What to produce
Down to the final line, print the records again exactly.

Saved data entries
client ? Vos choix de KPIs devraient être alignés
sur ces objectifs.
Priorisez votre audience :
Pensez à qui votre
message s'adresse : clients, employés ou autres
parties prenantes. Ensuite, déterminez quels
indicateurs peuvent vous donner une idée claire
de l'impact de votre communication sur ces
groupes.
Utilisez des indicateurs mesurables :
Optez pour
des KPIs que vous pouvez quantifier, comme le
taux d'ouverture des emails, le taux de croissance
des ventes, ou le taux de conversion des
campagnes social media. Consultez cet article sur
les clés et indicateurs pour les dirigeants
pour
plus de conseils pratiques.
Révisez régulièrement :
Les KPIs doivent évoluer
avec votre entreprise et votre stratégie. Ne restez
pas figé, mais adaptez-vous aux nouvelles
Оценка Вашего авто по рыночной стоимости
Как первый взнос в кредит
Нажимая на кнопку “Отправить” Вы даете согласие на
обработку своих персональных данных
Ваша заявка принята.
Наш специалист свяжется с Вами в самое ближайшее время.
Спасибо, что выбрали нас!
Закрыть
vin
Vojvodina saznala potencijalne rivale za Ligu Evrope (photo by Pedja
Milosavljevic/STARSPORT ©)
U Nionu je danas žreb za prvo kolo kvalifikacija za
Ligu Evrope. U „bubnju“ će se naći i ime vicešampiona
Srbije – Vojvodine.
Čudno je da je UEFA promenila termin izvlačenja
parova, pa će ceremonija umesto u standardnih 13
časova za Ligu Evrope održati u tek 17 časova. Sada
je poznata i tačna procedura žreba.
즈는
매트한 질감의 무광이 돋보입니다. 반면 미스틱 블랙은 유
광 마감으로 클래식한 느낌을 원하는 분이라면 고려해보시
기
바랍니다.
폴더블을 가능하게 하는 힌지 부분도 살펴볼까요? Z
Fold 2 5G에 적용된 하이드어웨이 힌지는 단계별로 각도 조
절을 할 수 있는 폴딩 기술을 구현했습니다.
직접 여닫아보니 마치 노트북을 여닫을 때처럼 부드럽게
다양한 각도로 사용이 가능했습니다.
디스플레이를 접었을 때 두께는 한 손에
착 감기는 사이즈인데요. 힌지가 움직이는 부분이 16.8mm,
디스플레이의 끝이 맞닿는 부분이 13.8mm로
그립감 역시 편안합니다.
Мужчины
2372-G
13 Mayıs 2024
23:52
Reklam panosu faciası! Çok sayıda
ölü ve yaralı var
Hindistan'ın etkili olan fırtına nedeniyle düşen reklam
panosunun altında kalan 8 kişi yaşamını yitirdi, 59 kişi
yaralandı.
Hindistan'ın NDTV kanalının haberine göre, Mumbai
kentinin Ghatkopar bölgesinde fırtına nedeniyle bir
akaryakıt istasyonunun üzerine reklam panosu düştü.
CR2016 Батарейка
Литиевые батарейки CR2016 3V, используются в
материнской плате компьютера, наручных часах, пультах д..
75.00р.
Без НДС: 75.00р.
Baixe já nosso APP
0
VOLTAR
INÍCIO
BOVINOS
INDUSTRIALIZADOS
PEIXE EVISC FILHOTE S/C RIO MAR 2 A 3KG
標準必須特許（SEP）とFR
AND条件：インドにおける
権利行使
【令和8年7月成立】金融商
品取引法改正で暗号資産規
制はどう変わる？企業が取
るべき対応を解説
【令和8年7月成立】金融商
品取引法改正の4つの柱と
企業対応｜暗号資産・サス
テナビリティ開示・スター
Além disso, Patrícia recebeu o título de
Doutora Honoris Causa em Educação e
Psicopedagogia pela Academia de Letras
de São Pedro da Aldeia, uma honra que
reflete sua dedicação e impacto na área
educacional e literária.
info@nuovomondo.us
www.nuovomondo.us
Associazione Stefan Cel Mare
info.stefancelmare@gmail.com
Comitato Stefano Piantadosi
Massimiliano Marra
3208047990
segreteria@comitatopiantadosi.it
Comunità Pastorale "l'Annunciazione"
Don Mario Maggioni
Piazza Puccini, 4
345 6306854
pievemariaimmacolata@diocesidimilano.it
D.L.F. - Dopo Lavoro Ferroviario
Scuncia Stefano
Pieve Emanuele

Response area
client ? Vos choix de KPIs devraient être alignés
sur ces objectifs.
Priorisez votre audience :
Pensez à qui votre
message s'adresse : clients, employés ou autres
parties prenantes. Ensuite, déterminez quels
indicateurs peuvent vous donner une idée claire
de l'impact de votre communication sur ces
groupes.
Utilisez des indicateurs mesurables :
Optez pour
des KPIs que vous pouvez quantifier, comme le
taux d'ouverture des emails, le taux de croissance
des ventes, ou le taux de conversion des
campagnes social media. Consultez cet article sur
les clés et indicateurs pour les dirigeants
pour
plus de conseils pratiques.
Révisez régulièrement :
Les KPIs doivent évoluer
avec votre entreprise et votre stratégie. Ne restez
pas figé, mais adaptez-vous aux nouvelles
Оценка Вашего авто по рыночной стоимости
Как первый взнос в кредит
Нажимая на кнопку “Отправить” Вы даете согласие на
обработку своих персональных данных
Ваша заявка принята.
Наш специалист свяжется с Вами в самое ближайшее время.
Спасибо, что выбрали нас!
Закрыть
vin
Vojvodina saznala potencijalne rivale za Ligu Evrope (photo by Pedja
Milosavljevic/STARSPORT ©)
U Nionu je danas žreb za prvo kolo kvalifikacija za
Ligu Evrope. U „bubnju“ će se naći i ime vicešampiona
Srbije – Vojvodine.
Čudno je da je UEFA promenila termin izvlačenja
parova, pa će ceremonija umesto u standardnih 13
časova za Ligu Evrope održati u tek 17 časova. Sada
je poznata i tačna procedura žreba.
즈는
매트한 질감의 무광이 돋보입니다. 반면 미스틱 블랙은 유
광 마감으로 클래식한 느낌을 원하는 분이라면 고려해보시
기
바랍니다.
폴더블을 가능하게 하는 힌지 부분도 살펴볼까요? Z
Fold 2 5G에 적용된 하이드어웨이 힌지는 단계별로 각도 조
절을 할 수 있는 폴딩 기술을 구현했습니다.
직접 여닫아보니 마치 노트북을 여닫을 때처럼 부드럽게
다양한 각도로 사용이 가능했습니다.
디스플레이를 접었을 때 두께는 한 손에
착 감기는 사이즈인데요. 힌지가 움직이는 부분이 16.8mm,
디스플레이의 끝이 맞닿는 부분이 13.8mm로
그립감 역시 편안합니다.
Мужчины
2372-G
13 Mayıs 2024
23:52
Reklam panosu faciası! Çok sayıda
ölü ve yaralı var
Hindistan'ın etkili olan fırtına nedeniyle düşen reklam
panosunun altında kalan 8 kişi yaşamını yitirdi, 59 kişi
yaralandı.
Hindistan'ın NDTV kanalının haberine göre, Mumbai
kentinin Ghatkopar bölgesinde fırtına nedeniyle bir
akaryakıt istasyonunun üzerine reklam panosu düştü.
CR2016 Батарейка
Литиевые батарейки CR2016 3V, используются в
материнской плате компьютера, наручных часах, пультах д..
75.00р.
Без НДС: 75.00р.
Baixe já nosso APP
0
VOLTAR
INÍCIO
BOVINOS
INDUSTRIALIZADOS
PEIXE EVISC FILHOTE S/C RIO MAR 2 A 3KG
標準必須特許（SEP）とFR
AND条件：インドにおける
権利行使
【令和8年7月成立】金融商
品取引法改正で暗号資産規
制はどう変わる？企業が取
るべき対応を解説
【令和8年7月成立】金融商
品取引法改正の4つの柱と
企業対応｜暗号資産・サス
テナビリティ開示・スター
Além disso, Patrícia recebeu o título de
Doutora Honoris Causa em Educação e
Psicopedagogia pela Academia de Letras
de São Pedro da Aldeia, uma honra que
reflete sua dedicação e impacto na área
educacional e literária.
info@nuovomondo.us
www.nuovomondo.us
Associazione Stefan Cel Mare
info.stefancelmare@gmail.com
Comitato Stefano Piantadosi
Massimiliano Marra
3208047990
segreteria@comitatopiantadosi.it
Comunità Pastorale "l'Annunciazione"
Don Mario Maggioni
Piazza Puccini, 4
345 6306854
pievemariaimmacolata@diocesidimilano.it
D.L.F. - Dopo Lavoro Ferroviario
Scuncia Stefano
Pieve Emanuele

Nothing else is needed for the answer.